Location: Suffolk County, NY
874 posts, read 2,865,397 times
Reputation: 474
Quote:
Originally Posted by pinefarm View Post
I think it should be fazed out that you can reproduce.Myself and the other freedom riders brigade(grey beard division)will come and tattoo your forehead with a numbered tattoo.I hope you don't find this offensive.Then you and whoever wants to go with you gets a free transport to the communist country of your choosing.We will even give you your own reality show and fit you for a helmet cam.I would name the show,....maybe Dancing with the Commies.Since this is still almost a democratic nation,you can name your own show.First season in North Korea.You will be giving yourself an opportunity to live the life you want,and teaching americans addicted to apathy of the erosion of their Constitutional Rights. A Government OF,BY and FOR the people.

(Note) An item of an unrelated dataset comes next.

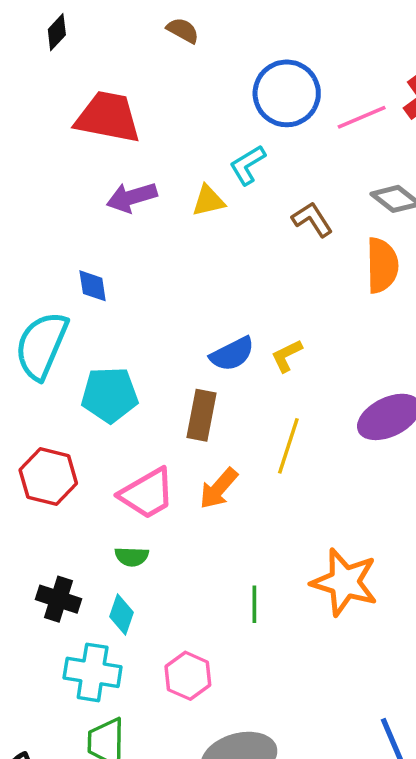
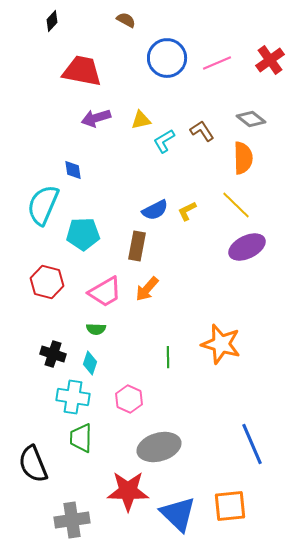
blue circle: (287, 93) -> (167, 58), moved
pink line: (362, 117) -> (217, 63), moved
cyan L-shape: (248, 165) -> (164, 141), moved
yellow line: (288, 446) -> (236, 205), moved, turned -64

I think it is quite ridiculous that anyone would think that banning substances that are clearly harmful to the user and often times other people besides the user is seen as being communist by those who wish to use them. I agree with many people who say that alcohol is actually worse than marijuana but I do not think that the wrong of alcohol being legal should be used as a basis to say that every other illegal substance should be made legal.

If you give in to this way of thinking than why should anything be illegal? Perhaps a murderer can say he or she is just expressing his his or her artistic side. Who are we to lock them away and hold them back? An armed robber can say he or she is just trying to live the American dream in his or her own way by using the opportunity to make some extra money. Is this not the land of opportunity? Again, why should we lock them away?

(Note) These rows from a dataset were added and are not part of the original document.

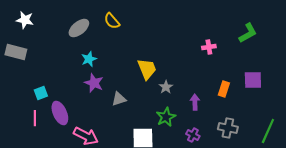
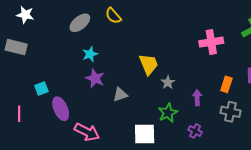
pink cross: (209, 47) -> (211, 42), size x1.6
pink line: (35, 118) -> (19, 114), moved
gray cross: (228, 128) -> (230, 112), moved

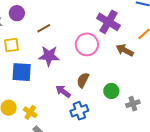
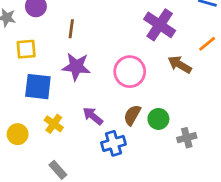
brown line: (44, 28) -> (71, 29), turned -56
pink circle: (87, 44) -> (130, 72), moved
brown semicircle: (83, 80) -> (132, 115), moved
yellow cross: (30, 112) -> (54, 124), moved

I have personally arrested a good number of drug users and a good number of them were not for just a possession offense. By this, I mean that I have arrested heroine, crack/cocaine, meth and other drug users for offenses such as robbery, burglary, rape and other offenses often times while they were "high" or as I have seen some other people put it "while they were expanding their minds". And yes, I have also arrested alcoholics for some of these offenses as well.

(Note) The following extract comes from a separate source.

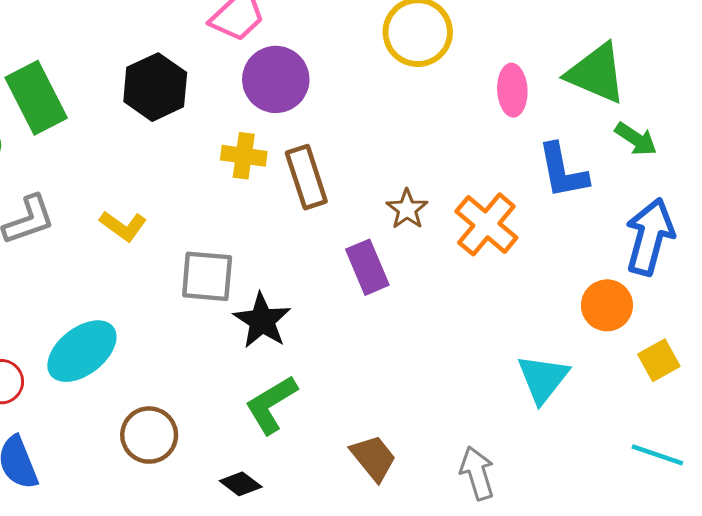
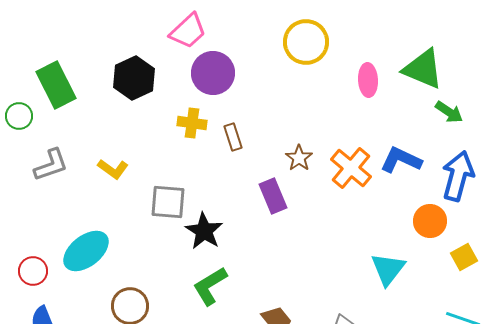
blue L-shape: (563, 171) -> (401, 160), moved, turned 126
brown rectangle: (306, 177) -> (233, 137), size x0.7

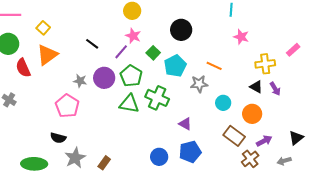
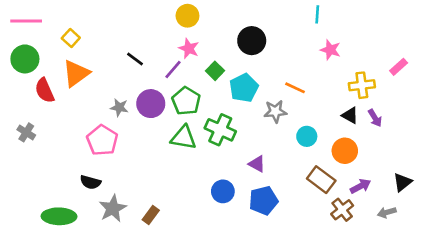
blue circle: (159, 157) -> (223, 191), moved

Just for the record, I am far from being the type of person that thinks that everything in a person's life should be regulated but there are some things that should. For example, I believe carrying a gun should be legal everywhere within this country. A person who is an all around good person does not become a bad person when they own a gun. They are the same person. A person that is an all around good person can begin abusing drugs or alcohol. The abuse of drugs or alcohol can change that all around good person into an all around bad person. People can dispute this all they want but I have seen it first hand and know it to be fact.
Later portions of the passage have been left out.